Vegetable vendors in Gelephu are doing brisk business despite the border closure. However, on the consumer side, people said that they are having a hard time managing with the escalating vegetable prices. Previously people used to buy vegetables and other products from across border in Daadgari at much lower prices.
Gelephu Thrompon, Tikaram Khafley, said that the border closure has benefitted the shopkeepers but the buyers might be feeling the pinch given the current high prices.
A businessman in Gelephu, Palden, said that it is hurting his budget to shop for vegetables at the current high prices. He said that previously, he and his family would buy certain items for about Nu 60 to Nu 80 from across the border but due to the COVID-19 situation the same items cost as much as Nu 400 or higher.
He said, “Previously, I could do the entire week’s vegetable shopping with Nu 500. But right now just buying a few kilos of tomatoes and chilies costs the same.”
He added that households that earn less will be having a tough time.
Thrompon said, “Overall, I think people are at least happy and have a notion towards investing within Bhutan which keeps the money floating around in the Bhutanese economy itself. And from a bigger perspective, it has to be understood that even going forward post COVID-19, we keep the trend alive for the betterment of our economy as much as possible.”
Thrompon said that the consumers have to take a shared responsibility in terms of price rise at this moment as shopkeepers, especially the vegetable vendors, are also paying more than they would normally for transportation and other charges.
He said activities are going on in Gelephu, is as close as possible to normal times.
“In terms of vegetable production, the southern region faces a hard challenge of growing crops due to heavy rainfall, and therefore, we do not expect much yield at this time but hopefully by August or September, we can safely say that there will be a lot of vegetables production”
Yangden, 34, a shopkeeper at the Gelephu Vegetable Market said that normally during summers, Bhutanese consumers preferred to go to Daadgari for vegetable shopping, and in winters, the Indian neighbors would come and purchase from Bhutan.
Another vegetable vendor, Dorji Dema, 43, said, “I think there has been a decline in our customers overall, because Indian workers are not here like before, and even restaurants are closed who used to be a major part of our buyers.”

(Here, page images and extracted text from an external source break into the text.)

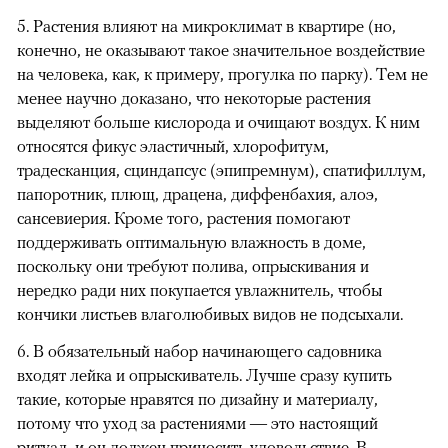
5. Растения влияют на микроклимат в квартире (но,
конечно, не оказывают такое значительное воздействие
на человека, как, к примеру, прогулка по парку). Тем не
менее научно доказано, что некоторые растения
выделяют больше кислорода и очищают воздух. К ним
относятся фикус эластичный, хлорофитум,
традесканция, сциндапсус (эпипремнум), спатифиллум,
папоротник, плющ, драцена, диффенбахия, алоэ,
сансевиерия. Кроме того, растения помогают
поддерживать оптимальную влажность в доме,
поскольку они требуют полива, опрыскивания и
нередко ради них покупается увлажнитель, чтобы
кончики листьев влаголюбивых видов не подсыхали.
6. В обязательный набор начинающего садовника
входят лейка и опрыскиватель. Лучше сразу купить
такие, которые нравятся по дизайну и материалу,
потому что уход за растениями — это настоящий
ритуал, и он должен приносить удовольствие. В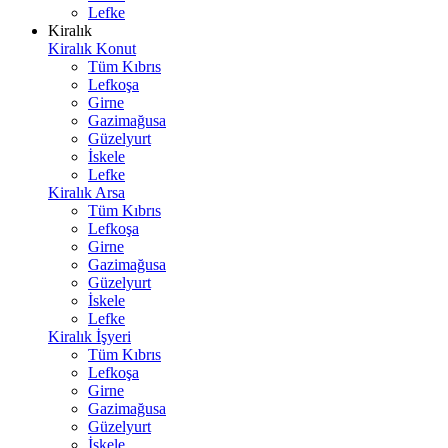
Lefke
Kiralık
Kiralık Konut
Tüm Kıbrıs
Lefkoşa
Girne
Gazimağusa
Güzelyurt
İskele
Lefke
Kiralık Arsa
Tüm Kıbrıs
Lefkoşa
Girne
Gazimağusa
Güzelyurt
İskele
Lefke
Kiralık İşyeri
Tüm Kıbrıs
Lefkoşa
Girne
Gazimağusa
Güzelyurt
İskele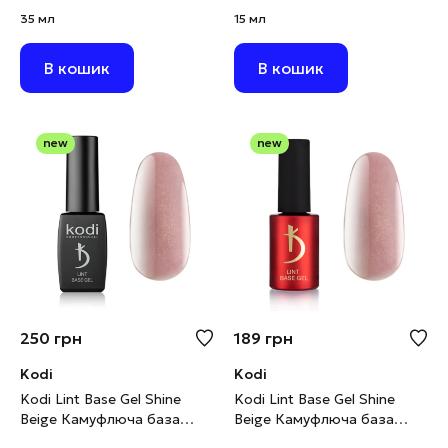
рожево-бежевий нюд з
рожево-бежевий нюд з
35 мл
15 мл
шимером, 35 мл
шимером, 15 мл
В кошик
В кошик
new
new
250
грн
189
грн
Kodi
Kodi
Kodi Lint Base Gel Shine
Kodi Lint Base Gel Shine
Beige Камуфлюча база
Beige Камуфлюча база
рожево-бежевий нюд з
рожево-бежевий нюд з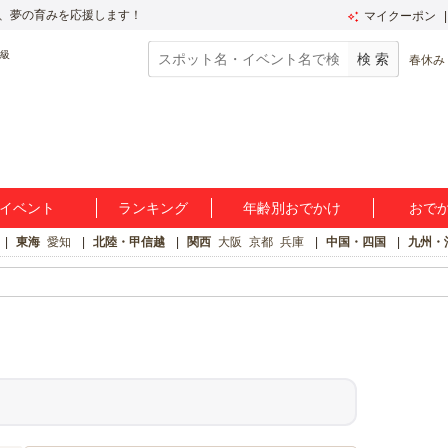
、夢の育みを応援します！
マイクーポン
春休み
イベント
ランキング
年齢別おでかけ
おで
東海
愛知
北陸・甲信越
関西
大阪
京都
兵庫
中国・四国
九州・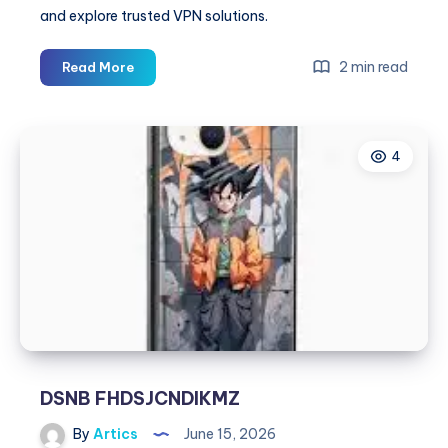
and explore trusted VPN solutions.
Android
2 min read
Read More
VPN
Security
Why
4
Every
Android
User
Should
Prioritize
Online
Privacy
DSNB FHDSJCNDIKMZ
By
Artics
June 15, 2026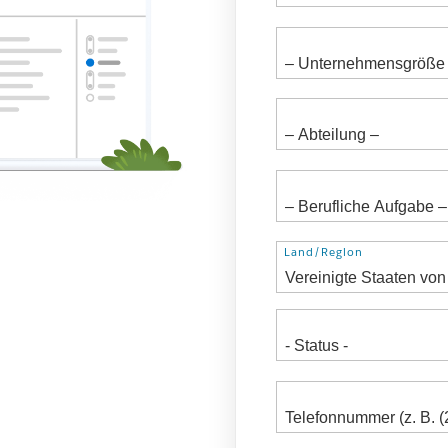
Adresse
Land/Region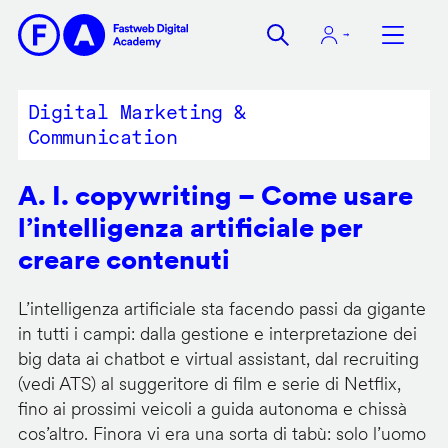
Salta
al
contenuto
principale
Digital Marketing &
Communication
A. I. copywriting – Come usare
l’intelligenza artificiale per
creare contenuti
L’intelligenza artificiale sta facendo passi da gigante
in tutti i campi: dalla gestione e interpretazione dei
big data ai chatbot e virtual assistant, dal recruiting
(vedi ATS) al suggeritore di film e serie di Netflix,
fino ai prossimi veicoli a guida autonoma e chissà
cos’altro. Finora vi era una sorta di tabù: solo l’uomo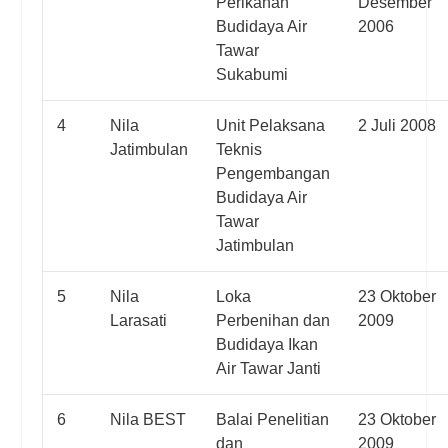
Perikanan
Desember
Budidaya Air
2006
Tawar
Sukabumi
4
Nila
Unit Pelaksana
2 Juli 2008
Jatimbulan
Teknis
Pengembangan
Budidaya Air
Tawar
Jatimbulan
5
Nila
Loka
23 Oktober
Larasati
Perbenihan dan
2009
Budidaya Ikan
Air Tawar Janti
6
Nila BEST
Balai Penelitian
23 Oktober
dan
2009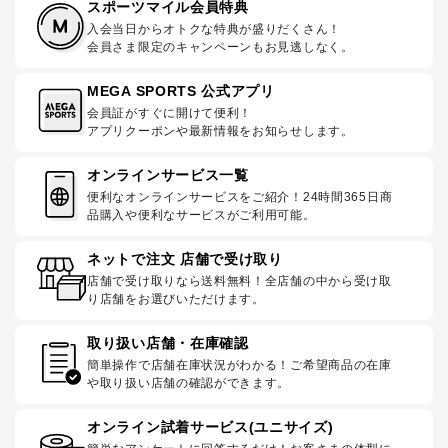
スポーツマイル会員特典
入会当日からオトクな特典が盛りだくさん！
会員さま限定のキャンペーンもお見逃しなく。
MEGA SPORTS 公式アプリ
会員証がすぐに開けて便利！
アプリクーポンや最新情報をお知らせします。
オンラインサービス一覧
便利なオンラインサービスをご紹介！24時間365日商
品購入や便利なサービスがご利用可能。
ネットで注文 店舗で受け取り
店舗で受け取りなら送料無料！全店舗の中から受け取
り店舗をお選びいただけます。
取り扱い店舗・在庫確認
簡単操作で店舗在庫状況がわかる！ご希望商品の在庫
や取り扱い店舗の確認ができます。
オンライン試着サービス(ユニサイズ)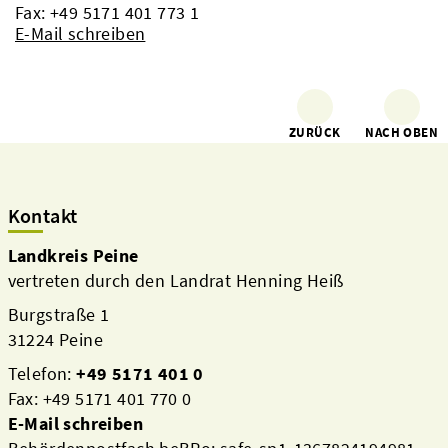
Fax: +49 5171 401 773 1
E-Mail schreiben
ZURÜCK
NACH OBEN
Kontakt
Landkreis Peine
vertreten durch den Landrat Henning Heiß
Burgstraße 1
31224 Peine
Telefon:
+49 5171 401 0
Fax: +49 5171 401 770 0
E-Mail schreiben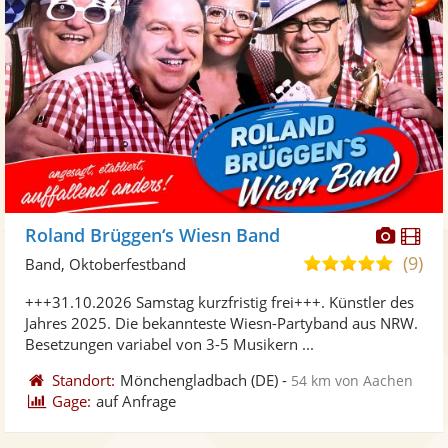
Diese
Di
Roland Brüggen‘s Wiesn Band
Künst
Kü
(9)
5,0
Band, Oktoberfestband
stellt
ste
von
+++31.10.2026 Samstag kurzfristig frei+++. Künstler des
Fotos
Vi
5
Jahres 2025. Die bekannteste Wiesn-Partyband aus NRW.
bereit
ber
Sternen
Besetzungen variabel von 3-5 Musikern ...
Standort:
Mönchengladbach
(DE)
-
54 km von Aachen
Gage:
auf Anfrage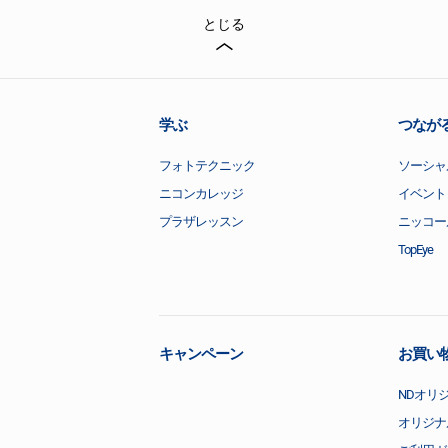
とじる
学ぶ
つなが
フォトテクニック
ソーシャ
ニコンカレッジ
イベント
プラザレッスン
ニッコー
TopEye
キャンペーン
お買い
NDオリ
オリジナ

She said currently onions, dried chilies, bitter gourd, ladyfinger and watermelon are being imported from Falakata, and the other vegetables are brought in from Thimphu.
Thrompon said that currently thanks to the taskforce arrangements for such vegetables that cannot be grown at this time, like onions, tomatoes and few others are being made available for import for the local vendors.
He said, “Due to such arrangements, we have to understand that there will certainly be a rise in cost, and as consumers, we need to pay for it.”